### HOW TO COMPLETE THIS TASK
Please copy every record below exactly and leave out the pictures.

Stored data entries

....

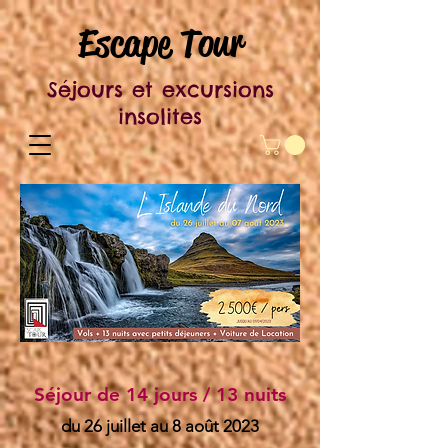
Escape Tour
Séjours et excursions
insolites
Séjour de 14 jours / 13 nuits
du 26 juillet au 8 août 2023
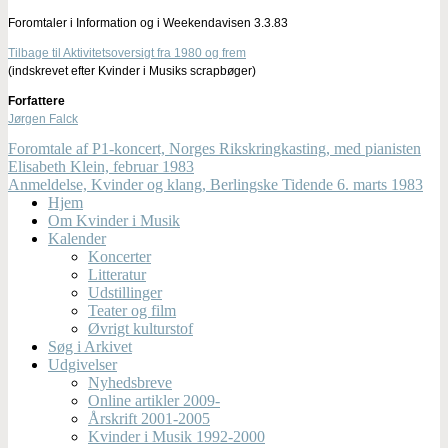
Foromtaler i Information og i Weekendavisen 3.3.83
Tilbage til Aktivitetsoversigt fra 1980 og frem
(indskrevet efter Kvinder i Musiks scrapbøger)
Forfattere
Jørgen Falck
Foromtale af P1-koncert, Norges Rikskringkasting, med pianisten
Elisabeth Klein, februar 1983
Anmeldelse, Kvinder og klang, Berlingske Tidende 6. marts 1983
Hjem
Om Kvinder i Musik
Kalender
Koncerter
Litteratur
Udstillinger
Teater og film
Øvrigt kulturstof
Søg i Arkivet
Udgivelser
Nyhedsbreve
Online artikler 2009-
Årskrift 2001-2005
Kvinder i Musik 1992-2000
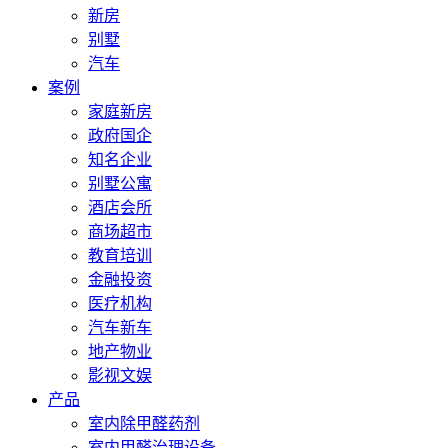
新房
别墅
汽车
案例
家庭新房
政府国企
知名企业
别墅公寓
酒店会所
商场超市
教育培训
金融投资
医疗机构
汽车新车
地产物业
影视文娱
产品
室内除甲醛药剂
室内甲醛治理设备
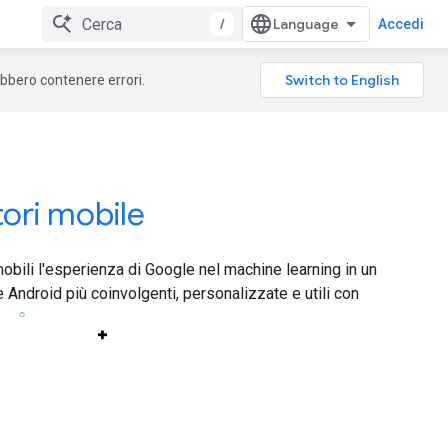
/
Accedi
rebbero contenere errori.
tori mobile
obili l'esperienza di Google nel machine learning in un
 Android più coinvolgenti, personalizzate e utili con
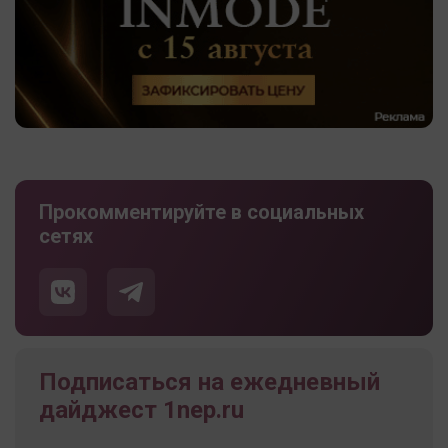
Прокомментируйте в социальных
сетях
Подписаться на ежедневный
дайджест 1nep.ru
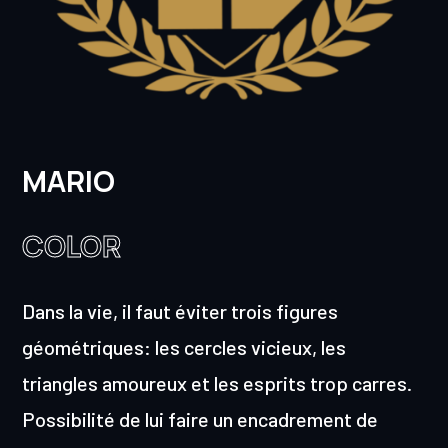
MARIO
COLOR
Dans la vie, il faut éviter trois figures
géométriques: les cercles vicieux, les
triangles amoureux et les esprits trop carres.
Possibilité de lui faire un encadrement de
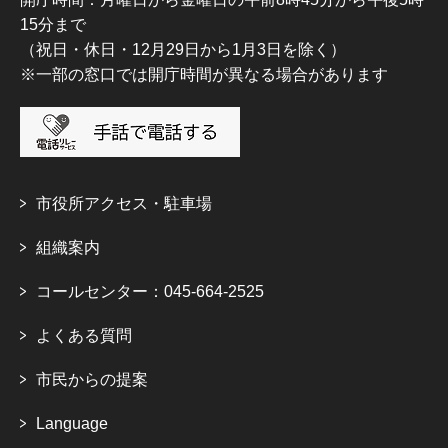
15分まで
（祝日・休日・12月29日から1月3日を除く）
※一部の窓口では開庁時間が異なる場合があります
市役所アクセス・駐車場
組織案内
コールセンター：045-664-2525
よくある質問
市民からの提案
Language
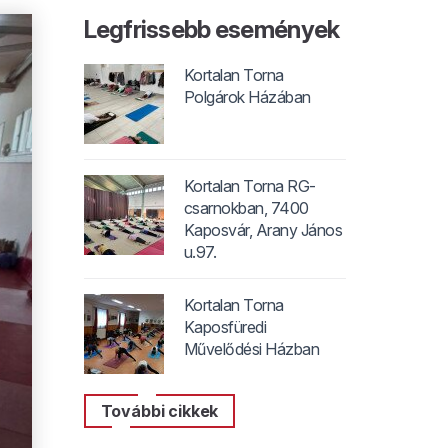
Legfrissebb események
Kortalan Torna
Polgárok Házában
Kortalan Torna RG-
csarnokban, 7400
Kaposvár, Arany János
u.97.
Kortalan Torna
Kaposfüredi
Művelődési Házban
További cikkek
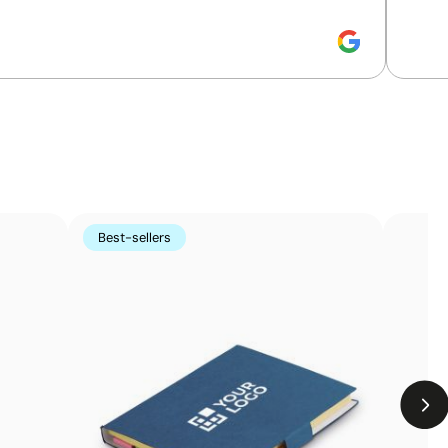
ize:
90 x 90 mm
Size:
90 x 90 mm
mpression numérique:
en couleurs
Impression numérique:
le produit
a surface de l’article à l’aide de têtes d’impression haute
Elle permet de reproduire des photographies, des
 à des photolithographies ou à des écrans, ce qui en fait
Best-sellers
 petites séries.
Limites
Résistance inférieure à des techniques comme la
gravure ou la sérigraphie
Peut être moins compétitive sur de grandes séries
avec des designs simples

....

### WRITTEN SOLUTION
Escape Tour
Séjours et excursions
insolites
Séjour de 14 jours / 13 nuits
du 26 juillet au 8 août 2023
Foromtaler i Information og i Weekendavisen 3.3.83
Tilbage til Aktivitetsoversigt fra 1980 og frem
(indskrevet efter Kvinder i Musiks scrapbøger)
Forfattere
Jørgen Falck
Foromtale af P1-koncert, Norges Rikskringkasting, med pianisten
Elisabeth Klein, februar 1983
Anmeldelse, Kvinder og klang, Berlingske Tidende 6. marts 1983
Hjem
Om Kvinder i Musik
Kalender
Koncerter
Litteratur
Udstillinger
Teater og film
Øvrigt kulturstof
Søg i Arkivet
Udgivelser
Nyhedsbreve
Online artikler 2009-
Årskrift 2001-2005
Kvinder i Musik 1992-2000
新房
别墅
汽车
案例
家庭新房
政府国企
知名企业
别墅公寓
酒店会所
商场超市
教育培训
金融投资
医疗机构
汽车新车
地产物业
影视文娱
产品
室内除甲醛药剂
室内甲醛治理设备
/
Accedi
rebbero contenere errori.
tori mobile
obili l'esperienza di Google nel machine learning in un
 Android più coinvolgenti, personalizzate e utili con
Прокомментируйте в социальных
сетях
Подписаться на ежедневный
дайджест 1nep.ru
MARIO
COLOR
Dans la vie, il faut éviter trois figures
géométriques: les cercles vicieux, les
triangles amoureux et les esprits trop carres.
Possibilité de lui faire un encadrement de
15分まで
（祝日・休日・12月29日から1月3日を除く）
※一部の窓口では開庁時間が異なる場合があります
市役所アクセス・駐車場
組織案内
コールセンター：045-664-2525
よくある質問
市民からの提案
Language
Legfrissebb események
Kortalan Torna
Polgárok Házában
Kortalan Torna RG-
csarnokban, 7400
Kaposvár, Arany János
u.97.
Kortalan Torna
Kaposfüredi
Művelődési Házban
További cikkek
ize:
90 x 90 mm
Size:
90 x 90 mm
mpression numérique:
en couleurs
Impression numérique:
le produit
a surface de l’article à l’aide de têtes d’impression haute
Elle permet de reproduire des photographies, des
 à des photolithographies ou à des écrans, ce qui en fait
Best-sellers
 petites séries.
Limites
Résistance inférieure à des techniques comme la
gravure ou la sérigraphie
Peut être moins compétitive sur de grandes séries
avec des designs simples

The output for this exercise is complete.